近年、住宅業界ではリフォームやリノベーション事業が盛んに行われるようになってきた。市場調査会社の矢野経済研究所が発表した「住宅リフォーム市場に関する調査結果 2015」によると、住宅リフォーム市場は今後、主要分野である「設備修繕・維持費」分野が住宅ストックや世帯数の増加に伴って増加し、市場全体が拡大することが見込まれ、2020年の市場規模として、2014年の6.7兆億円比約9%増となる7.3兆円を予測している。
リフォーム事業が拡大傾向にある理由はいくつか考えられる。まず、日本の住宅ストック数が現在、全世帯数を上回る状況にあるということが大きいだろう。日本人特有のもったいない精神もあるのか、わざわざ新築を購入しなくても、既存の建物を有効に活用したいと考える人が増えているのだ。古い町家が数多く残る京都でも、空き家になった京町家をリフォームやリノベーションをして、販売したり、賃貸物件にしたりするのが流行っている。日本人のみならず、外国人の入居者も多いようだ。また、最近の傾向として、飲食を家庭で楽しむ世帯が増えていることもリフォーム事業の追い風になっているようだ。自宅で家族と共に過ごす時間が増えたことで、自宅をより快適にしたいという欲求が高まっているのだろう。さらに、それらに加えて「リノベーション」という言葉の響きも、これまでの「改築」や「修理」、「リフォーム」などに比べてオシャレで若者世代の受けも良いようだ。

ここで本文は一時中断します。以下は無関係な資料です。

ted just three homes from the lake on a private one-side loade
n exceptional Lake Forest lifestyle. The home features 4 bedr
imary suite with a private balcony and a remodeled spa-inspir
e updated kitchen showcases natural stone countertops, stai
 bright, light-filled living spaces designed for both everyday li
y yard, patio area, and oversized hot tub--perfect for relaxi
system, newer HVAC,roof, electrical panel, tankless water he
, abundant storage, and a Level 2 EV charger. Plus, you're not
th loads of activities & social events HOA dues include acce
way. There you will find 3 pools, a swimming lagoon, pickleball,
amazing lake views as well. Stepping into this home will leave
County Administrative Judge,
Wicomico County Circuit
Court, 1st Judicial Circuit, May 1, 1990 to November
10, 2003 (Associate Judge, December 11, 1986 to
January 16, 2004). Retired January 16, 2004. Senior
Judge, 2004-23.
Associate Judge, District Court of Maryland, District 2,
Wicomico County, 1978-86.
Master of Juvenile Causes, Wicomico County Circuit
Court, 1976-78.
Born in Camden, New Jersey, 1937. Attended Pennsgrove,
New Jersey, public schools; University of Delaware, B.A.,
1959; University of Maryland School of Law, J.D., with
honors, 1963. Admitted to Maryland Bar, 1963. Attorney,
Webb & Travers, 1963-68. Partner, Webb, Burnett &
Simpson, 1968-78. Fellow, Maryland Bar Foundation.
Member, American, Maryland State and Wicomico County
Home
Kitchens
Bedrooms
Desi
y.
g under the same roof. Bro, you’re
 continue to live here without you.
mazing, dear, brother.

実際、リフォームとリノベーションに厳密な定義の違いは存在しない。言葉の使い分けは感覚的で、あえていうなら、リノベーションはリフォームの中でも古い建物のよさを活かしながら、その中に最新の設備や現代的なデザインを投入することにより、物件に新たな付加価値を生み出そうとするようなリフォームに用いられることが多い。そもそも、リフォームという言葉自体が和製英語であり、英語圏で日本のリフォームを指す言葉は、まさにリノベーションなのだ。また、リフォームという言葉を用いる場合は、クロス一枚の張り替えから大規模な増改築まで広義で用いられることが多いようだ。
ともあれ、今、大手、中小を問わず、リフォーム事業に力を入れる企業が増えている。例えば、昨年12月、パナソニック<6752>は、リフォーム事業を展開するパナホーム<1924>の100%子会社「パナホーム リフォーム株式会社に新たに49%を出資(第三者割当増資)。今年4月には、同社の社名を「パナソニック リフォーム株式会社」に変更する。併せて、グループのリフォーム事業におけるブランドを「Panasonicリフォーム」に統一、新しいCIのもと広告宣伝や店舗看板など販売促進政策を一本化することで、リフォーム事業を拡大することを発表している。

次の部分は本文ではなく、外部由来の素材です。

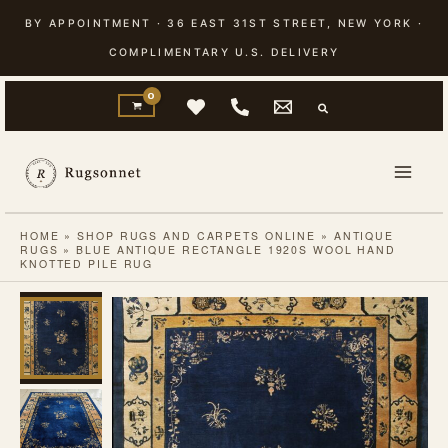
Skip
BY APPOINTMENT · 36 EAST 31ST STREET, NEW YORK ·
to
COMPLIMENTARY U.S. DELIVERY
content
HOME
»
SHOP RUGS AND CARPETS ONLINE
»
ANTIQUE
RUGS
»
BLUE ANTIQUE RECTANGLE 1920S WOOL HAND
KNOTTED PILE RUG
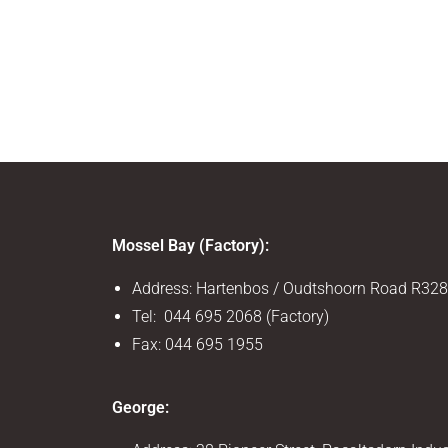
Mossel Bay (Factory):
Address: Hartenbos / Oudtshoorn Road R328
Tel: 044 695 2068 (Factory)
Fax: 044 695 1955
George:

また、経済産業省が2月6日に発表した「平成26年度先進的なリフォーム事業者表彰事業者」では、独自のビジネスモデルでリフォーム市場の拡大に貢献する21社が選出されたが、パナソニック株式会社エコソリューションズ社や住友不動産株式会社<8830>などの大手企業にならんで、神奈川県の建設業者の株式会社さくら住宅や、大阪府の株式会社ナサホーム、京都府の不動産業・株式会社八清など、地元密着の中小業者も名を連ねている。
少子高齢化社会に突入した日本の住宅事情において、今後ますます、リフォームやリノベーションの占める割合は大きくなることが予想できる。また、持ち家至上主義が以前ほど絶対的ではなく、賃貸需要も増えつつある今、消費者の住まいに関する多様なニーズに対応するリフォームやリノベーションを行うことは、賃貸業者や物件のオーナーにとっても必要な選択肢となってくるだろう。(編集担当:藤原伊織)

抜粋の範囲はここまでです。